*Saved entries*.
§

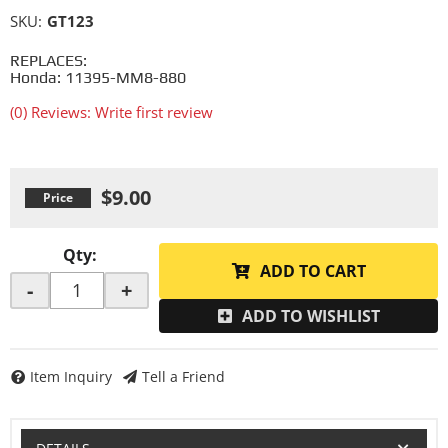
SKU:
GT123
REPLACES:
Honda: 11395-MM8-880
(0) Reviews: Write first review
$9.00
Qty
:
ADD TO CART
-
+
ADD TO WISHLIST
Item Inquiry
Tell a Friend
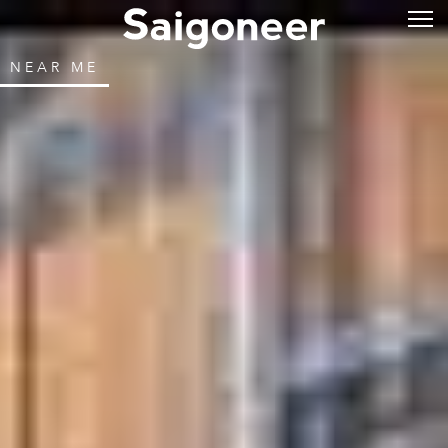
NEAR ME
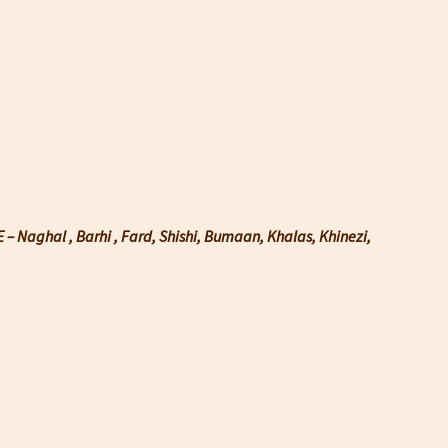
– Naghal , Barhi , Fard, Shishi, Bumaan, Khalas, Khinezi,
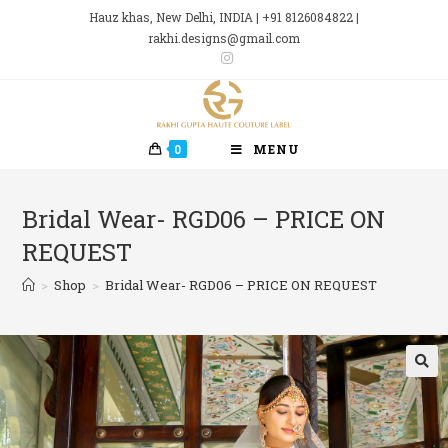
Skip
Hauz khas, New Delhi, INDIA | +91 8126084822 |
to
rakhi.designs@gmail.com
content
0
MENU
Bridal Wear- RGD06 – PRICE ON
REQUEST
>
Shop
>
Bridal Wear- RGD06 – PRICE ON REQUEST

§

*Task brief*. Where a line above holds the string "Wear", show that line.

*Written answer*.
Bridal Wear- RGD06 – PRICE ON
Bridal Wear- RGD06 – PRICE ON REQUEST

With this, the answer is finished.